* TASK TO COMPLETE *
Copy out all lines of the records in which the word "プロダクトエンジニアリング部の" appears.

* DATA *
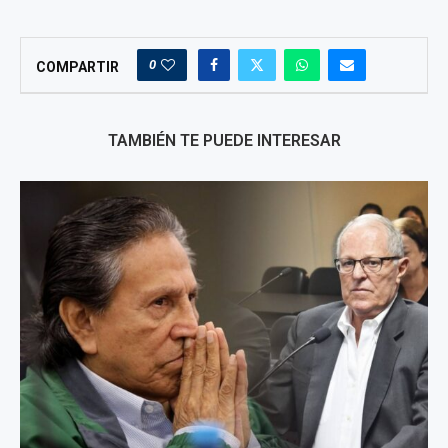
0
COMPARTIR
TAMBIÉN TE PUEDE INTERESAR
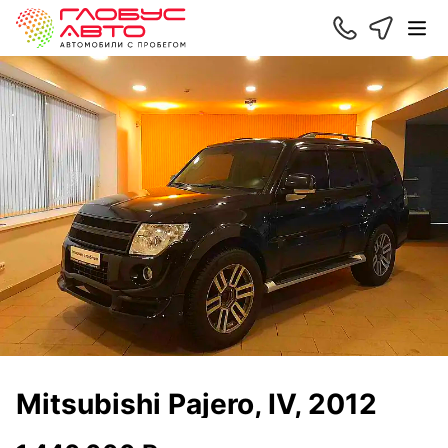
Mitsubishi Pajero, IV, 2012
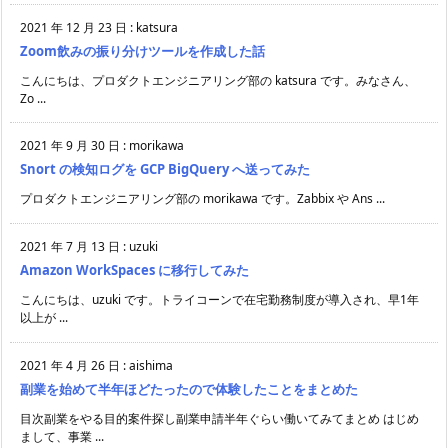
2021 年 12 月 23 日
:
katsura
Zoom飲みの振り分けツールを作成した話
こんにちは、プロダクトエンジニアリング部の katsura です。みなさん、
Zo ...
2021 年 9 月 30 日
:
morikawa
Snort の検知ログを GCP BigQuery へ送ってみた
プロダクトエンジニアリング部の morikawa です。Zabbix や Ans ...
2021 年 7 月 13 日
:
uzuki
Amazon WorkSpaces に移行してみた
こんにちは、uzuki です。トライコーンで在宅勤務制度が導入され、早1年
以上が ...
2021 年 4 月 26 日
:
aishima
副業を始めて半年ほどたったので体験したことをまとめた
目次副業をやる目的案件探し副業申請半年ぐらい働いてみてまとめ はじめ
まして、事業 ...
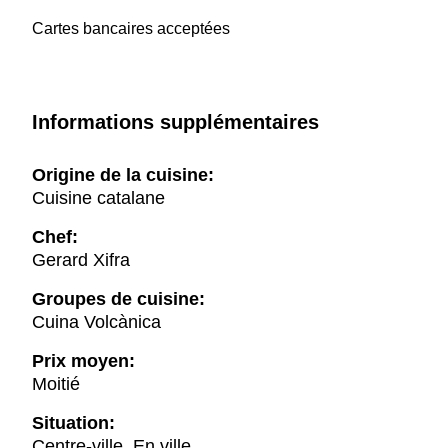
Cartes bancaires acceptées
Informations supplémentaires
Origine de la cuisine:
Cuisine catalane
Chef:
Gerard Xifra
Groupes de cuisine:
Cuina Volcànica
Prix moyen:
Moitié
Situation:
Centre-ville, En ville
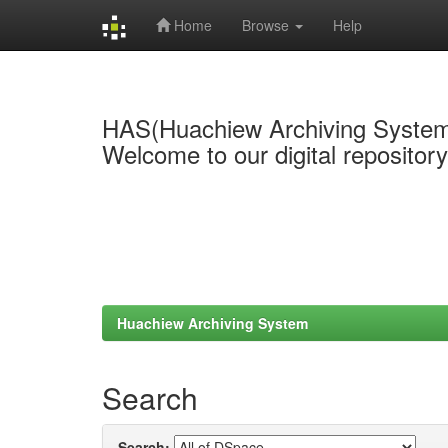
Home
Browse
Help
Skip
navigation
HAS(Huachiew Archiving Syste
Welcome to our digital repositor
Huachiew Archiving System
Search
Search:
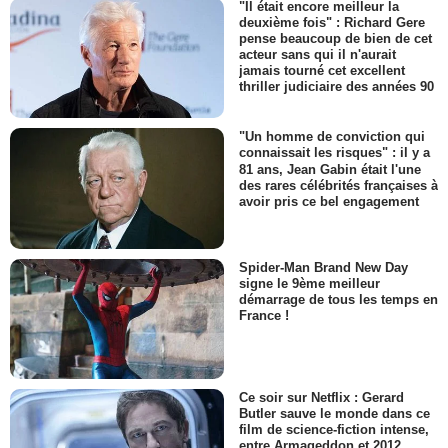
"Il était encore meilleur la
deuxième fois" : Richard Gere
pense beaucoup de bien de cet
acteur sans qui il n'aurait
jamais tourné cet excellent
thriller judiciaire des années 90
"Un homme de conviction qui
connaissait les risques" : il y a
81 ans, Jean Gabin était l'une
des rares célébrités françaises à
avoir pris ce bel engagement
Spider-Man Brand New Day
signe le 9ème meilleur
démarrage de tous les temps en
France !
Ce soir sur Netflix : Gerard
Butler sauve le monde dans ce
film de science-fiction intense,
entre Armageddon et 2012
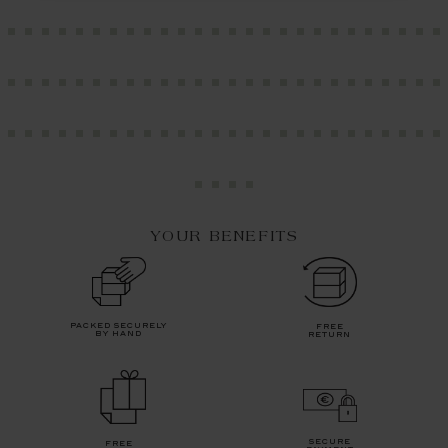
YOUR BENEFITS
packed securely
free
by hand
return
secure
free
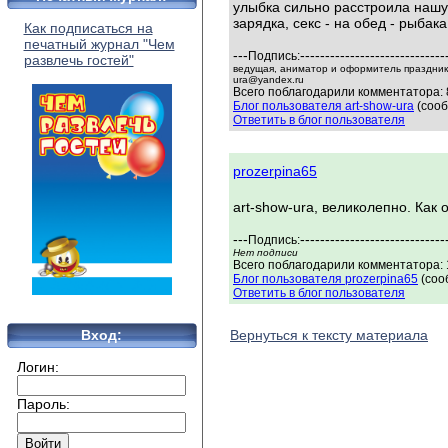
улыбка сильно расстроила нашу р
зарядка, секс - на обед - рыбак
Как подписаться на
печатный журнал "Чем
---
-----------------------------
Подпись:
развлечь гостей"
ведущая, аниматор и оформитель праздников
ura@yandex.ru
Всего поблагодарили комментатора: 
Блог пользователя art-show-ura
(сооб
Ответить в блог пользователя
prozerpina65
art-show-ura, великолепно. Как 
---
-----------------------------
Подпись:
Нет подписи
Всего поблагодарили комментатора: 1
Блог пользователя prozerpina65
(соо
Ответить в блог пользователя
Вход:
Вернуться к тексту материала
Логин:
Пароль:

* TASK ANSWER *
こんにちは、プロダクトエンジニアリング部の katsura です。みなさん、
プロダクトエンジニアリング部の morikawa です。Zabbix や Ans ...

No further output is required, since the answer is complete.